Aubrey entered and stood for some moments gazing in silence at the beautiful picture presented to his view. She was gowned in spotless white, her bright hair flowed about her unconstrained by comb or pin. Her features were like marble, the deep grey eyes gazed wistfully into the far distance. The man looked at her with hungry, devouring eyes. Something, he knew not what, had come between them. His coveted happiness, sin-bought and crime-stained, had turned to ashes—Dead-Sea fruit indeed. The cold gaze she turned on him half froze him, and changed his feelings into a corresponding channel with her own.

“You are ill, Dianthe. What seems to be your trouble? I am told that you see spirits. May I ask if they wear the dress of African explorers?”

It had come to this unhappy state between them.

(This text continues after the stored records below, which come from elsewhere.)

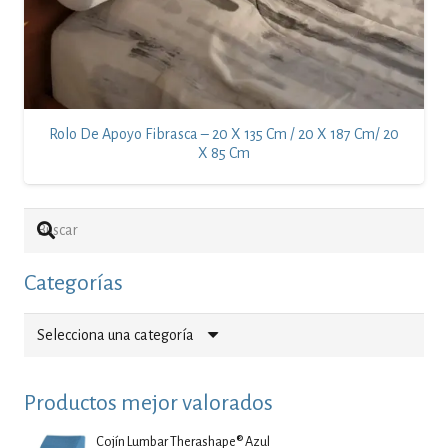
Rolo De Apoyo Fibrasca – 20 X 135 Cm / 20 X 187 Cm/ 20
X 85 Cm
Categorías
Selecciona una categoría
Productos mejor valorados
Cojín Lumbar Therashape® Azul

“Aubrey,” replied the girl in a calm, dispassionate tone, “Aubrey, at this very hour in this room, as I lay here, not sleeping, nor disposed to sleep, there where you stand, stood a lovely woman; I have seen her thus once before. She neither looked at me nor spoke, but walked to the table, opened the Bible, stooped over it a while, seeming to write, then seemed to sink, just as she rose, and disappeared. Examine the book, and tell me, is that fancy?”

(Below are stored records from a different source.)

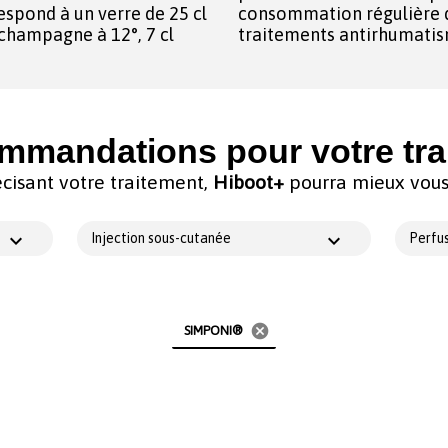
espond à un verre de 25 cl
consommation régulière d
e champagne à 12°, 7 cl
traitements antirhumatis
mmandations pour votre tra
cisant votre traitement,
Hiboot+
pourra mieux vous 
Injection sous-cutanée
Perfus
cancel
SIMPONI®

Crossing the room, Aubrey gazed steadfastly at the open book. It was the old family Bible, and the heavy clasps had grown stiff and rusty. It was familiar to him, and intimately associated with his life-history. There on the open page were ink lines under-scoring the twelfth chapter of Luke: “For there is nothing covered that shall not be revealed, neither hid that shall not be known.” At the end of this passage was written the one word “Nina.”

Without a comment, but with anxious brows, Aubrey returned to his wife’s couch, stooped and impressed several kisses on her impassive face. Then he left the room.

Dianthe lay in long and silent meditation. Servants came and went noiselessly. She would have no candles. The storm ceased; the moon came forth and flooding the landscape, shone through the windows upon the lonely watcher. Dianthe’s restlessness was soothed, and she began tracing the shadows on the carpet and weaving them into fantastic images of imagination. What breaks her reverie? The moonlight gleams on something white and square; it is a letter. She left the couch and picked it up. Just then a maid entered with a light, and she glanced at the envelope. It bore the African postmark! She paused. Then as the girl left the room, she slipped the letter from the envelope and read:

“Master Aubrey,—I write to inform you that I have not been able to comply with your wishes. Twice I have trapped Dr. Briggs, but he has escaped miraculously from my hands. I shall not fail the third time. The expedition will leave for Meroe next week, and then something will surely happen. I have suppressed all letters, according to your orders, and both men are feeling exceedingly blue. Kindly put that first payment on the five thousand dollars to my sister’s credit in a Baltimore bank, and let her have the bank book. Next mail you may expect something definite.

“Yours faithfully,
“Jim Titus.”

Aubrey Livingston had gone to an adjoining city on business, and would be absent three or four days.